━━━━━ RECORDS SUPPLIED ━━━━━
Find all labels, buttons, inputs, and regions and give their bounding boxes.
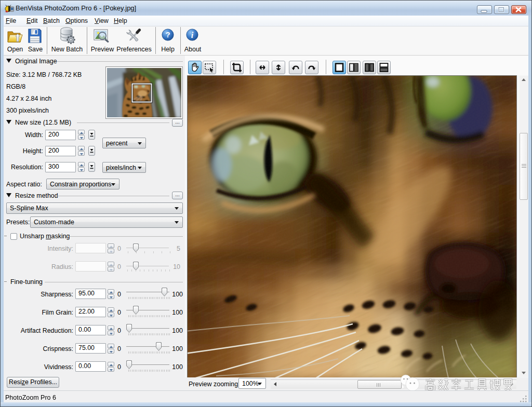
- svg-text:i: i: [191, 31, 194, 39]
- svg-text:?: ?: [165, 30, 170, 39]
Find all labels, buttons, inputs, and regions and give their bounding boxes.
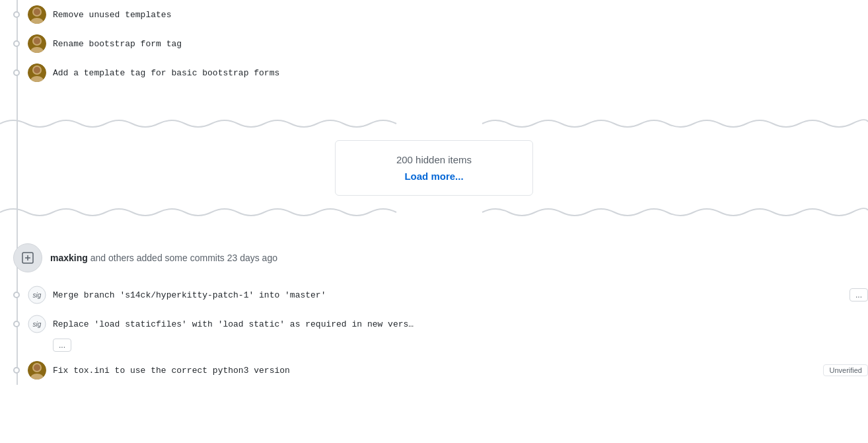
section-commit-avatar-1: sig — [28, 286, 46, 304]
commit-row-1: Remove unused templates — [0, 0, 868, 29]
svg-text:sig: sig — [33, 292, 42, 299]
hidden-items-box: 200 hidden items Load more... — [335, 140, 533, 196]
commit-avatar-2 — [28, 34, 46, 53]
section-commit-row-2-wrap: sig Replace 'load staticfiles' with 'loa… — [0, 309, 868, 356]
unverified-badge: Unverified — [823, 364, 868, 376]
hidden-count: 200 hidden items — [375, 154, 493, 165]
load-more-link[interactable]: Load more... — [404, 171, 463, 182]
section-rest: and others added some commits 23 days ag… — [88, 253, 277, 263]
commit-avatar-1 — [28, 5, 46, 24]
section-commit-avatar-3 — [28, 361, 46, 380]
svg-point-17 — [34, 364, 40, 371]
commit-message-1: Remove unused templates — [53, 10, 868, 20]
svg-point-18 — [30, 374, 44, 380]
commit-dot-2 — [13, 40, 20, 47]
svg-point-4 — [34, 38, 40, 44]
commit-message-3: Add a template tag for basic bootstrap f… — [53, 68, 868, 78]
commit-dot-1 — [13, 11, 20, 18]
section-commit-row-2: sig Replace 'load staticfiles' with 'loa… — [0, 309, 868, 339]
svg-point-8 — [30, 76, 44, 82]
hidden-items-container: 200 hidden items Load more... — [0, 140, 868, 196]
ellipsis-button-1[interactable]: ... — [850, 288, 868, 302]
section-header: maxking and others added some commits 23… — [0, 235, 868, 280]
wavy-separator-top — [0, 114, 868, 134]
svg-point-1 — [34, 9, 40, 15]
section-header-text: maxking and others added some commits 23… — [50, 253, 277, 263]
section-commit-message-2: Replace 'load staticfiles' with 'load st… — [53, 319, 868, 329]
section-commit-dot-3 — [13, 367, 20, 374]
commit-row-3: Add a template tag for basic bootstrap f… — [0, 58, 868, 87]
section-commit-dot-2 — [13, 321, 20, 327]
section-commit-message-3: Fix tox.ini to use the correct python3 v… — [53, 366, 818, 376]
section-commit-dot-1 — [13, 292, 20, 298]
section-header-avatar — [13, 243, 42, 272]
wavy-separator-bottom — [0, 202, 868, 222]
svg-point-7 — [34, 67, 40, 73]
section-commit-row-3: Fix tox.ini to use the correct python3 v… — [0, 356, 868, 385]
svg-point-2 — [30, 18, 44, 24]
svg-point-5 — [30, 47, 44, 53]
section-commit-message-1: Merge branch 's14ck/hyperkitty-patch-1' … — [53, 290, 844, 300]
commit-dot-3 — [13, 69, 20, 76]
commit-avatar-3 — [28, 63, 46, 82]
section-commit-avatar-2: sig — [28, 315, 46, 333]
commit-row-2: Rename bootstrap form tag — [0, 29, 868, 58]
section-username: maxking — [50, 253, 88, 263]
commit-message-2: Rename bootstrap form tag — [53, 39, 868, 49]
svg-text:sig: sig — [33, 321, 42, 328]
extra-ellipsis-row: ... — [0, 339, 868, 356]
section-commit-row-1: sig Merge branch 's14ck/hyperkitty-patch… — [0, 280, 868, 309]
ellipsis-button-2[interactable]: ... — [53, 339, 71, 352]
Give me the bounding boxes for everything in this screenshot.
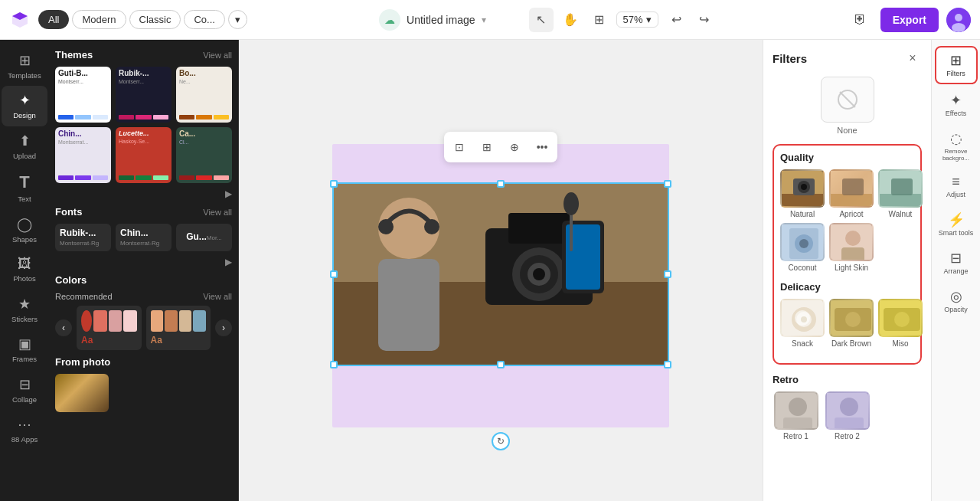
theme-card-lucette[interactable]: Lucette... Haskoy-Se... xyxy=(116,127,172,183)
theme-card-bo[interactable]: Bo... Ne... xyxy=(176,67,232,123)
right-icon-smart-tools[interactable]: ⚡ Smart tools xyxy=(935,207,978,242)
undo-btn[interactable]: ↩ xyxy=(665,8,689,32)
tab-classic[interactable]: Classic xyxy=(129,10,181,29)
filter-coconut[interactable]: Coconut xyxy=(780,223,825,272)
svg-rect-17 xyxy=(378,259,439,351)
right-icon-opacity[interactable]: ◎ Opacity xyxy=(935,283,978,319)
theme-card-rubik[interactable]: Rubik-... Montserr... xyxy=(116,67,172,123)
sidebar-label-text: Text xyxy=(18,195,31,203)
sidebar-label-stickers: Stickers xyxy=(11,316,38,323)
filter-thumb-walnut xyxy=(878,169,923,208)
cursor-tool-btn[interactable]: ↖ xyxy=(529,8,554,32)
fonts-next-btn[interactable]: ▶ xyxy=(225,257,232,267)
filter-label-walnut: Walnut xyxy=(889,210,913,218)
right-icon-label-filters: Filters xyxy=(946,70,965,78)
opacity-sidebar-icon: ◎ xyxy=(950,288,962,305)
theme-card-ca[interactable]: Ca... Cl... xyxy=(176,127,232,183)
hand-tool-btn[interactable]: ✋ xyxy=(558,8,583,32)
filter-darkbrown[interactable]: Dark Brown xyxy=(829,299,874,348)
sidebar-label-design: Design xyxy=(13,112,36,120)
tab-modern[interactable]: Modern xyxy=(72,10,126,29)
svg-rect-31 xyxy=(880,194,923,208)
right-icon-remove-bg[interactable]: ◌ Remove backgro... xyxy=(935,126,978,167)
svg-point-11 xyxy=(533,268,545,280)
canvas-more-btn[interactable]: ••• xyxy=(530,135,554,159)
photo-thumb-1[interactable] xyxy=(55,374,109,412)
tab-all[interactable]: All xyxy=(38,10,69,29)
canvas-image[interactable] xyxy=(332,182,669,366)
font-sub-1: Montserrat-Rg xyxy=(60,240,106,247)
font-card-rubik[interactable]: Rubik-... Montserrat-Rg xyxy=(55,224,111,251)
canvas-tools: ↖ ✋ ⊞ 57% ▾ xyxy=(529,8,658,32)
delicacy-title: Delicacy xyxy=(780,281,914,293)
tab-more[interactable]: ▾ xyxy=(228,10,247,29)
sidebar-item-collage[interactable]: ⊟ Collage xyxy=(2,370,47,410)
font-card-more[interactable]: Gu... Mor... xyxy=(176,224,232,251)
fonts-title: Fonts xyxy=(55,206,82,218)
svg-point-46 xyxy=(845,312,861,327)
export-btn[interactable]: Export xyxy=(880,8,939,32)
none-filter-box[interactable] xyxy=(821,77,874,123)
theme-card-chin[interactable]: Chin... Montserrat... xyxy=(55,127,111,183)
filter-retro2[interactable]: Retro 2 xyxy=(824,391,871,440)
filter-lightskin[interactable]: Light Skin xyxy=(829,223,874,272)
sidebar-item-apps[interactable]: ⋯ 88 Apps xyxy=(2,410,47,450)
right-icon-arrange[interactable]: ⊟ Arrange xyxy=(935,245,978,280)
rotate-handle[interactable]: ↻ xyxy=(492,432,510,450)
filters-close-btn[interactable]: × xyxy=(903,49,922,67)
design-icon: ✦ xyxy=(19,92,31,109)
sidebar-item-text[interactable]: T Text xyxy=(2,166,47,209)
sidebar-item-design[interactable]: ✦ Design xyxy=(2,86,47,126)
canvas-copy-btn[interactable]: ⊕ xyxy=(502,135,527,159)
zoom-control[interactable]: 57% ▾ xyxy=(616,11,658,28)
svg-rect-23 xyxy=(782,194,825,208)
sidebar-item-templates[interactable]: ⊞ Templates xyxy=(2,46,47,86)
sidebar-item-stickers[interactable]: ★ Stickers xyxy=(2,290,47,329)
right-icon-adjust[interactable]: ≡ Adjust xyxy=(935,169,978,204)
svg-rect-28 xyxy=(831,194,874,208)
themes-next-btn[interactable]: ▶ xyxy=(225,188,232,199)
topbar-center: ☁ Untitled image ▾ ↖ ✋ ⊞ 57% ▾ ↩ ↪ xyxy=(255,8,841,32)
font-card-chin[interactable]: Chin... Montserrat-Rg xyxy=(116,224,172,251)
tab-co[interactable]: Co... xyxy=(184,10,224,29)
sidebar-label-frames: Frames xyxy=(12,355,37,363)
filter-walnut[interactable]: Walnut xyxy=(878,169,923,218)
canvas-crop-btn[interactable]: ⊡ xyxy=(447,135,472,159)
palette-prev-btn[interactable]: ‹ xyxy=(55,319,72,336)
filter-apricot[interactable]: Apricot xyxy=(829,169,874,218)
svg-point-1 xyxy=(955,14,962,21)
redo-btn[interactable]: ↪ xyxy=(692,8,717,32)
from-photo-title: From photo xyxy=(55,356,110,368)
frames-icon: ▣ xyxy=(18,336,31,352)
sidebar-item-shapes[interactable]: ◯ Shapes xyxy=(2,210,47,250)
sidebar-item-photos[interactable]: 🖼 Photos xyxy=(2,250,47,289)
svg-point-19 xyxy=(424,219,439,234)
filter-snack[interactable]: Snack xyxy=(780,299,825,348)
svg-rect-39 xyxy=(841,247,864,261)
themes-view-all[interactable]: View all xyxy=(203,51,232,60)
right-icon-effects[interactable]: ✦ Effects xyxy=(935,87,978,123)
palette-card-1[interactable]: Aa xyxy=(77,306,142,350)
sidebar-item-frames[interactable]: ▣ Frames xyxy=(2,329,47,369)
effects-sidebar-icon: ✦ xyxy=(950,92,962,109)
theme-card-guti[interactable]: Guti-B... Montserr... xyxy=(55,67,111,123)
shield-btn[interactable]: ⛨ xyxy=(848,8,873,32)
colors-view-all[interactable]: View all xyxy=(203,292,232,301)
right-icon-label-remove-bg: Remove backgro... xyxy=(938,149,975,162)
file-menu-chevron[interactable]: ▾ xyxy=(482,15,486,25)
filter-miso[interactable]: Miso xyxy=(878,299,923,348)
sidebar-item-upload[interactable]: ⬆ Upload xyxy=(2,126,47,166)
app-logo[interactable] xyxy=(9,9,31,31)
filter-thumb-natural xyxy=(780,169,825,208)
filter-natural[interactable]: Natural xyxy=(780,169,825,218)
palette-card-2[interactable]: Aa xyxy=(146,306,211,350)
canvas-background[interactable]: Passion xyxy=(332,144,669,427)
layout-tool-btn[interactable]: ⊞ xyxy=(587,8,612,32)
palette-next-btn[interactable]: › xyxy=(215,319,232,336)
fonts-view-all[interactable]: View all xyxy=(203,208,232,217)
zoom-chevron: ▾ xyxy=(646,14,652,25)
filter-retro1[interactable]: Retro 1 xyxy=(773,391,819,440)
avatar[interactable] xyxy=(946,8,971,32)
right-icon-filters[interactable]: ⊞ Filters xyxy=(935,46,978,84)
canvas-grid-btn[interactable]: ⊞ xyxy=(475,135,499,159)
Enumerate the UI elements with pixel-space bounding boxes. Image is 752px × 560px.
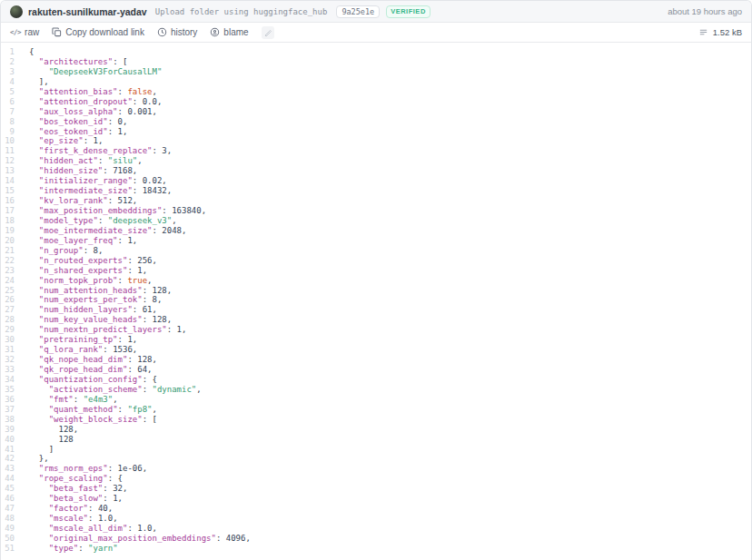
line-number[interactable]: 43 [1, 464, 15, 474]
line-number[interactable]: 16 [1, 196, 15, 206]
raw-button[interactable]: </> raw [10, 27, 39, 37]
code-line: 8 "bos_token_id": 0, [1, 117, 751, 127]
line-number[interactable]: 19 [1, 226, 15, 236]
file-toolbar: </> raw Copy download link history [1, 23, 751, 43]
code-icon: </> [10, 28, 21, 36]
code-line-content: "pretraining_tp": 1, [15, 335, 137, 345]
code-line: 44 "rope_scaling": { [1, 474, 751, 484]
line-number[interactable]: 36 [1, 395, 15, 405]
line-number[interactable]: 13 [1, 166, 15, 176]
line-number[interactable]: 17 [1, 206, 15, 216]
code-line: 15 "intermediate_size": 18432, [1, 186, 751, 196]
line-number[interactable]: 12 [1, 156, 15, 166]
line-number[interactable]: 3 [1, 67, 15, 77]
line-number[interactable]: 51 [1, 544, 15, 554]
line-number[interactable]: 46 [1, 494, 15, 504]
line-number[interactable]: 8 [1, 117, 15, 127]
line-number[interactable]: 37 [1, 405, 15, 415]
line-number[interactable]: 22 [1, 256, 15, 266]
line-number[interactable]: 27 [1, 305, 15, 315]
commit-author-link[interactable]: rakuten-sunilkumar-yadav [28, 6, 147, 17]
code-line: 6 "attention_dropout": 0.0, [1, 97, 751, 107]
code-line-content: "num_nextn_predict_layers": 1, [15, 325, 186, 335]
line-number[interactable]: 9 [1, 127, 15, 137]
line-number[interactable]: 29 [1, 325, 15, 335]
code-line: 30 "pretraining_tp": 1, [1, 335, 751, 345]
avatar[interactable] [10, 5, 23, 18]
code-line-content: "fmt": "e4m3", [15, 395, 118, 405]
copy-download-link-button[interactable]: Copy download link [52, 27, 144, 37]
line-number[interactable]: 1 [1, 47, 15, 57]
line-number[interactable]: 34 [1, 375, 15, 385]
line-number[interactable]: 49 [1, 524, 15, 534]
copy-icon [52, 27, 62, 37]
code-line-content: ], [15, 77, 49, 87]
blame-button[interactable]: blame [210, 27, 248, 37]
code-line-content: "aux_loss_alpha": 0.001, [15, 107, 157, 117]
line-number[interactable]: 31 [1, 345, 15, 355]
code-line: 23 "n_shared_experts": 1, [1, 266, 751, 276]
code-line: 32 "qk_nope_head_dim": 128, [1, 355, 751, 365]
line-number[interactable]: 15 [1, 186, 15, 196]
code-line: 14 "initializer_range": 0.02, [1, 176, 751, 186]
line-number[interactable]: 21 [1, 246, 15, 256]
line-number[interactable]: 45 [1, 484, 15, 494]
line-number[interactable]: 7 [1, 107, 15, 117]
line-number[interactable]: 28 [1, 315, 15, 325]
code-line: 12 "hidden_act": "silu", [1, 156, 751, 166]
code-line-content: "quantization_config": { [15, 375, 157, 385]
line-number[interactable]: 35 [1, 385, 15, 395]
commit-message[interactable]: Upload folder using huggingface_hub [155, 7, 328, 16]
line-number[interactable]: 38 [1, 415, 15, 425]
code-line-content: "max_position_embeddings": 163840, [15, 206, 206, 216]
line-number[interactable]: 23 [1, 266, 15, 276]
commit-hash-chip[interactable]: 9a25e1e [336, 5, 380, 18]
line-number[interactable]: 48 [1, 514, 15, 524]
line-number[interactable]: 24 [1, 276, 15, 286]
line-number[interactable]: 39 [1, 425, 15, 435]
line-number[interactable]: 30 [1, 335, 15, 345]
code-line: 3 "DeepseekV3ForCausalLM" [1, 67, 751, 77]
code-line-content: "q_lora_rank": 1536, [15, 345, 137, 355]
code-line-content: "beta_fast": 32, [15, 484, 127, 494]
code-line-content: "quant_method": "fp8", [15, 405, 157, 415]
code-line-content: "rms_norm_eps": 1e-06, [15, 464, 147, 474]
line-number[interactable]: 41 [1, 445, 15, 455]
code-line: 50 "original_max_position_embeddings": 4… [1, 534, 751, 544]
line-number[interactable]: 42 [1, 454, 15, 464]
line-number[interactable]: 40 [1, 435, 15, 445]
line-number[interactable]: 33 [1, 365, 15, 375]
line-number[interactable]: 20 [1, 236, 15, 246]
code-line-content: "n_routed_experts": 256, [15, 256, 157, 266]
line-number[interactable]: 10 [1, 136, 15, 146]
file-size-group: 1.52 kB [698, 27, 742, 37]
code-line: 11 "first_k_dense_replace": 3, [1, 146, 751, 156]
line-number[interactable]: 5 [1, 87, 15, 97]
history-button[interactable]: history [157, 27, 197, 37]
line-number[interactable]: 6 [1, 97, 15, 107]
code-line-content: "initializer_range": 0.02, [15, 176, 167, 186]
line-number[interactable]: 2 [1, 57, 15, 67]
file-lines-icon [698, 27, 708, 37]
line-number[interactable]: 18 [1, 216, 15, 226]
line-number[interactable]: 4 [1, 77, 15, 87]
line-number[interactable]: 25 [1, 286, 15, 296]
line-number[interactable]: 14 [1, 176, 15, 186]
code-line: 49 "mscale_all_dim": 1.0, [1, 524, 751, 534]
line-number[interactable]: 50 [1, 534, 15, 544]
line-number[interactable]: 11 [1, 146, 15, 156]
code-line-content: "DeepseekV3ForCausalLM" [15, 67, 162, 77]
code-line: 40 128 [1, 435, 751, 445]
code-line-content: "weight_block_size": [ [15, 415, 157, 425]
line-number[interactable]: 47 [1, 504, 15, 514]
code-line: 17 "max_position_embeddings": 163840, [1, 206, 751, 216]
code-line: 38 "weight_block_size": [ [1, 415, 751, 425]
blame-button-label: blame [223, 27, 248, 37]
code-line: 39 128, [1, 425, 751, 435]
line-number[interactable]: 44 [1, 474, 15, 484]
line-number[interactable]: 32 [1, 355, 15, 365]
code-line: 41 ] [1, 445, 751, 455]
more-actions-button[interactable] [262, 26, 274, 39]
copy-download-link-label: Copy download link [65, 27, 144, 37]
line-number[interactable]: 26 [1, 295, 15, 305]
━━━━━
§ **REQUIRED WORK**: Among the lines above, which ones hold the string "palette"? Show them.

§ **TASK RESULT**:
palette-prev-btn[interactable]: ‹ xyxy=(55,319,72,336)
palette-card-1[interactable]: Aa xyxy=(77,306,142,350)
palette-card-2[interactable]: Aa xyxy=(146,306,211,350)
palette-next-btn[interactable]: › xyxy=(215,319,232,336)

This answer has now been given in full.